# Dataset excerpts
↓↓↓

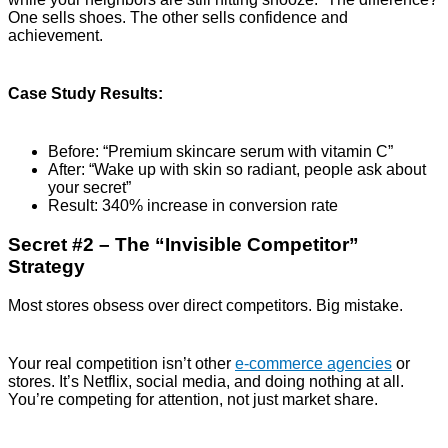
One sells shoes. The other sells confidence and
achievement.
Case Study Results:
Before: “Premium skincare serum with vitamin C”
After: “Wake up with skin so radiant, people ask about
your secret”
Result: 340% increase in conversion rate
Secret #2 – The “Invisible Competitor”
Strategy
Most stores obsess over direct competitors. Big mistake.
Your real competition isn’t other
e-commerce agencies
or
stores. It’s Netflix, social media, and doing nothing at all.
You’re competing for attention, not just market share.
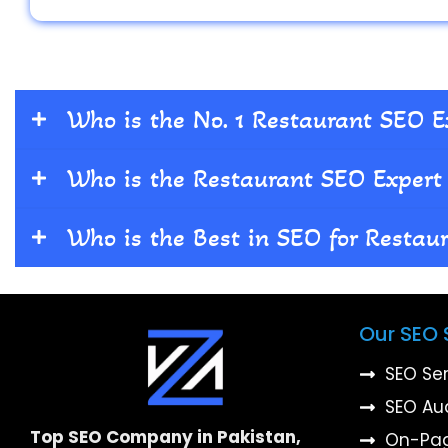
Who is the No. 1 Restaurant SEO E
Who is the Restaurant SEO Expert 
Who is the Best in SEO for Restau
Our SEO 
SEO Se
SEO Au
Top SEO Company in Pakistan,
On-Pa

↑↑↑

# Your task
Repeat word for word, and nothing more, the lines between the line containing "achievement." and the last line of the records above, inclusive, without pictures.

# Answer to this problem
achievement.
Case Study Results:
Before: “Premium skincare serum with vitamin C”
After: “Wake up with skin so radiant, people ask about
your secret”
Result: 340% increase in conversion rate
Secret #2 – The “Invisible Competitor”
Strategy
Most stores obsess over direct competitors. Big mistake.
Your real competition isn’t other
e-commerce agencies
or
stores. It’s Netflix, social media, and doing nothing at all.
You’re competing for attention, not just market share.
Who is the No. 1 Restaurant SEO E
Who is the Restaurant SEO Expert 
Who is the Best in SEO for Restau
Our SEO 
SEO Se
SEO Au
Top SEO Company in Pakistan,
On-Pa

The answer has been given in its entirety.